There is a constant G in all formulations of gravity.
Newton got their first so that G was defined in terms of
Newton's F=GmM/r^2 on the basis of observation.
If somehow GR had been invented before
inverse square gravity, then G might have been determined
from observation with the 8-pi absorbed into it.

But to call this "backfit" is to me an overstatement.

It's more than that, it's essentially wrong. The *important* thing about
GR is that it reduces to an inverse square law in the weak field limit.

Plus a constant speed of gravity equal to 'c'. (In GR, the speed of gravity
varies between 'c' at the weak-field limit and increases to infinity at the
strong-field limit.)

The constant G (or G/8pi) is merely a unit convention, relativists use
G=1 all the time.

It is not just a unitary convention. The units used for the symbols MUST
match some real-world system of measure when the mathematical scrawls are
compared to reality.

GR was not in any way "backfit" onto Newtonian gravity.

Well, at least you seem to accept that Einstein's 'relativity' was a
'variation' on Newtonian 'relativity.'

greywolf42
ubi dubium ibi libertas

Thomas Clarke wrote in message
news:18365b6488c7b05e5c1bd44a29d1debf.128340@mygat e.mailgate.org...
"greywolf42" wrote in message
Thomas Clarke wrote in message
.....
Does "ring true" the criterion for valid scientific
critique?

It sounds like the way real science is conducted by real people.

If you define "science" by what brown-nosing grant-chasers in academia
do, I
concur. But it in no way resembles the scientific method.

Below you called something I wrote understated.
I would call that statement overstated, vastly overstated.

You may have met different academicians than I did. I've met darned few
scientists, and a lot of Machiavellian schemers. But I did a lot of work
with the National Laboratories (sic).

What do you think constitutes a valid scientific critique?

One that conforms to the scientific method. (Avoid ad hominem attacks,
character assassination, straw men, and the rest of the panopaly of
pseudo-science.)

What do you think constitutes the scientific method?

See:
http://groups.google.com/groups?q=g:...=&ie=UTF-8&sel
m=pmr67.28286%24ot3.1637161%40nntp1.onemain.com

...........
OK, let's discuss:

"Einstein's variation on Newtonian relativity (special relativity)"

"Relativity" was described by both Galileo and -- more formally -- by
Newton.

I usually associate the term "relativity" with Galileo but
Newton is more or less the same era.

OK.

According to Newton, the velocities of importance in physical
interactions are the relative velocities of the objects undergoing
interaction. This is an "object-centered" viewpoint. Einstein's
variation
was to disconnect the basis of measuring velocity from the object and
attach
it to the "observer."

You can call it a variation if you like. But that is an
overstatement.

We disagree. Einstein (in his first paragraph of his 1905 work wrote)

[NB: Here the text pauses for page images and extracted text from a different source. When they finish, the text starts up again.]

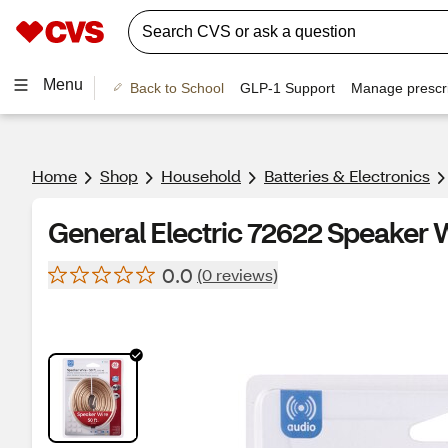
Menu
Back to School
GLP-1 Support
Manage prescri
Home
Shop
Household
Batteries & Electronics
General Electric 72622 Speaker Wi
0.0
(0 reviews)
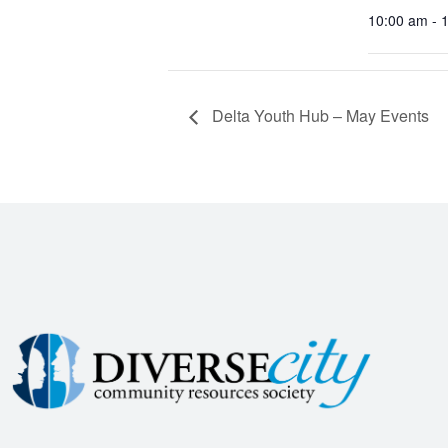
10:00 am - 
Delta Youth Hub – May Events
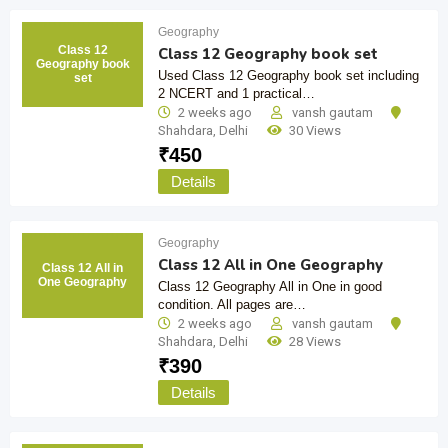
Geography
Class 12
Class 12 Geography book set
Geography book
Used Class 12 Geography book set including
set
2 NCERT and 1 practical…
2 weeks ago
vansh gautam
Shahdara
,
Delhi
30 Views
₹
450
Details
Geography
Class 12 All in One Geography
Class 12 All in
One Geography
Class 12 Geography All in One in good
condition. All pages are…
2 weeks ago
vansh gautam
Shahdara
,
Delhi
28 Views
₹
390
Details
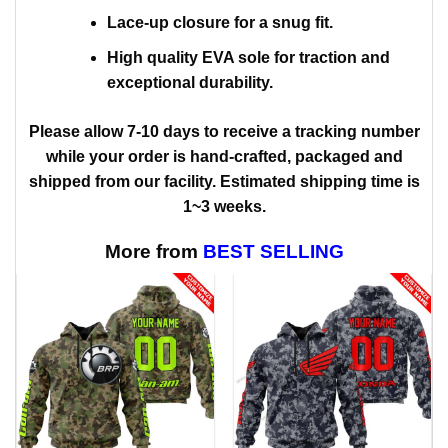
Lace-up closure for a snug fit.
High quality EVA sole for traction and
exceptional durability.
Please allow 7-10 days to receive a tracking number
while your order is hand-crafted, packaged and
shipped from our facility. Estimated shipping time is
1~3 weeks.
More from
BEST SELLING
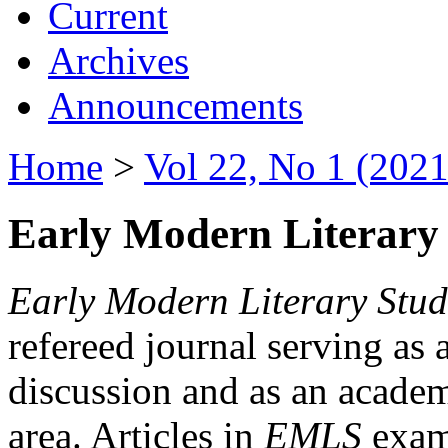
Current
Archives
Announcements
Home
>
Vol 22, No 1 (2021
Early Modern Literary 
Early Modern Literary Stud
refereed journal serving as 
discussion and as an academi
area. Articles in
EMLS
exami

"... The observable phenomenon here depnds only on the relative motion of
the conductor and the magnet, whereas the customary view draws a sharp
distinction between the two cases in which either the one or the other of
these bodies is in motion. ... " This reasoning precedes Einstein's only
passing inference to the Michelson-Morely experiment.

The observer is not necessarily involved in the
actual interaction of two physical objects. Einstein himself based his
initial work on Newton and Maxwell.

Well since Newton and Maxwell are incompatible, it was a bit
more than "based...on"

I would consider this statement of yours completely untrue. Maxwell derived
"Maxwell's equations" using Newton's equations of motion with a fluid aether
model. Maxwell's equations are typical examples of fluid medium
equations -- which is to say, motion within the fluid is important.

Since relativity has been known for
hundreds of years, I call special relativity a variation on Newtonian
relativity.

An overstatement.

You apparently think this because you seem to be unaware that Maxwell used a
Newtonian analysis to get "his" equations.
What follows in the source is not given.